2) Wat betekent deze per samenstellende deelsoort gedifferentieerde
kwaliteit/resterende levensduuranalyse van de brug voor het verdere proces
m.b.t. de Zeelandbrug zelf en voor de in het als bijlage gevoegde rapport en de
daarin benoemde scenario’s voor de Deltaweg/MZR? Met name met betrekking
tot de in het PZC-artikel namens GS geduide verknochtheid van de Zeelandbrug
en Deltaweg/Midden-Zeeland route met Rijksbelang? Passen deze processen
(tijdsdruk Zeelandbrug en Deltaweg/MCR) qua besluitvormings- en
doorlooptijden nog wel in elkaar?
3) Hoe gaat volgens GS het proces naar besluitvorming er voor de oplossing van de technische staat van de Zeelandbrug uitzien?
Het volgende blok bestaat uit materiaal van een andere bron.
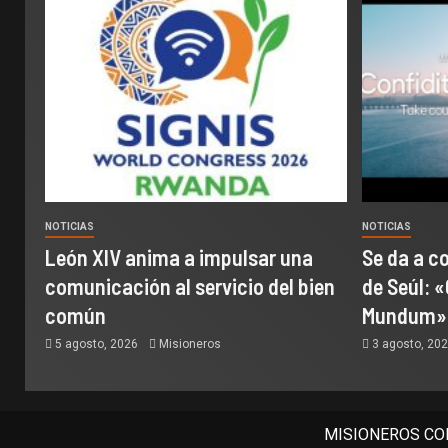
NOTICIAS
NOTICIAS
León XIV anima a impulsar una
Se da a c
comunicación al servicio del bien
de Seúl: «
común
Mundum»
5 agosto, 2026
Misioneros
3 agosto, 20
MISIONEROS COM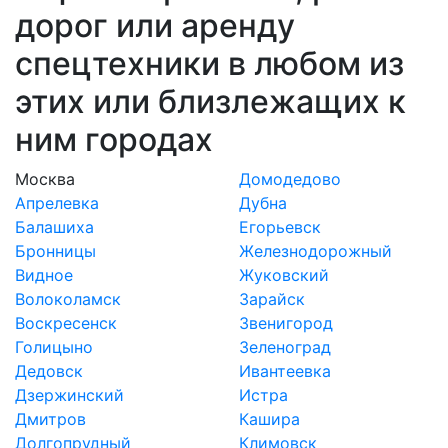
дорог или аренду
спецтехники в любом из
этих или близлежащих к
ним городах
Москва
Домодедово
Апрелевка
Дубна
Балашиха
Егорьевск
Бронницы
Железнодорожный
Видное
Жуковский
Волоколамск
Зарайск
Воскресенск
Звенигород
Голицыно
Зеленоград
Дедовск
Ивантеевка
Дзержинский
Истра
Дмитров
Кашира
Долгопрудный
Климовск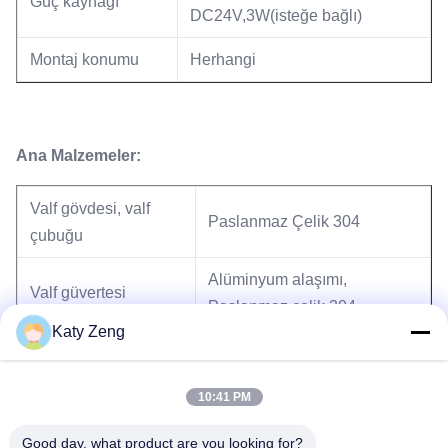
Güç kaynağı
DC24V,3W(isteğe bağlı)
Montaj konumu
Herhangi
Ana Malzemeler:
Valf gövdesi, valf
Paslanmaz Çelik 304
çubuğu
Alüminyum alaşımı,
Valf güvertesi
Paslanmaz çelik 304
Katy Zeng
Mühürler
Viton, kaynaklı körük(316L)
10:41 PM
Good day, what product are you looking for?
Zowel met betrekking tot de eindoplossing als wel eventuele tussentijdse maatregelen?
4) Wat is de actuele stand van het overleg met het Ministerie van I&W over de naderende technische levensduur van de Zeelandbrug en een oplossingsrichting voor de Zeelandbrug?
5) Welk resultaat mag PS wanneer verwachten?